The undergrad students in the newer batches seem to be a lot more focused compared to the ones in my batch. A friend of mine went “just as I thought” when I mentioned this to him with the anti-ragging initiatives in mind. He says (and I agree with him, empathise even) that the “ragging” sessions that take place during the first fifteen days of a fresher’s stay here is detrimental to their lives in various ways for the rest of their lives here and beyond. One of the ways in which it affects the not so careful fresher is his being accustomed to a mediochre student life. Missing classes, gaming, movies, tv series, intoxicants, and so on are some of the obvious side effects of these “interaction sessions”.

I belong to the Y4 batch and I’m in touch with students from the younger batches (Y5, Y6 and Y7). This semester (and the previous one) I happened to witness certain things that were quite different from how things used to be in the Y4 and Y5 batches. The anti-ragging initiatives were active from the Y6 batch onwards. Lucky chaps. You can see them attend a lot more (CS classes, I happen to be in the CS department so I’ll refrain from talking about the other departments – some departments are known to drive students in their final years crazy) classes, with plenty of scoring A’s and living a decent student life. Man! I wish I had been in their batch.

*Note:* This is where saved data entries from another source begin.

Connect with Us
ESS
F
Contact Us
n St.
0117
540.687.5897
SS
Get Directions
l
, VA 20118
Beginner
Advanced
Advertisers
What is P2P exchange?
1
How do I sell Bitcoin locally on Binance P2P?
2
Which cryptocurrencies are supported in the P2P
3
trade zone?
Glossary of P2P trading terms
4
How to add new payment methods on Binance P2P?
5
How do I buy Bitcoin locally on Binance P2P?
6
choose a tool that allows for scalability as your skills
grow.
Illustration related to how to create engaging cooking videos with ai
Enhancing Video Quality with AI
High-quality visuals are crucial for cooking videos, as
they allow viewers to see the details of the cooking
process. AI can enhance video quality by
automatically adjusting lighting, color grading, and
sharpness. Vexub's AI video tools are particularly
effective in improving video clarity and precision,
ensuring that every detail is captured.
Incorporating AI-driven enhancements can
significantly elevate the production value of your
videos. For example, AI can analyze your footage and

Things have begun to look a lot brighter now. The newer, younger faculty too are just as sincere and simply superb. It relieves me personally to think that these faculty won’t lose hope and continue to give their best in this symbiotic relationship that’s supposed to exist in this place. Had such faculty been initially exposed (and continued to be exposed for a few batches down the line) to batches such as ours who’ve been “ragged”, who knows, they might lose hope in students down the line and turn harder or rigid.

Note to self: Exercise your body (that includes your brain) regularly and stop being a prick.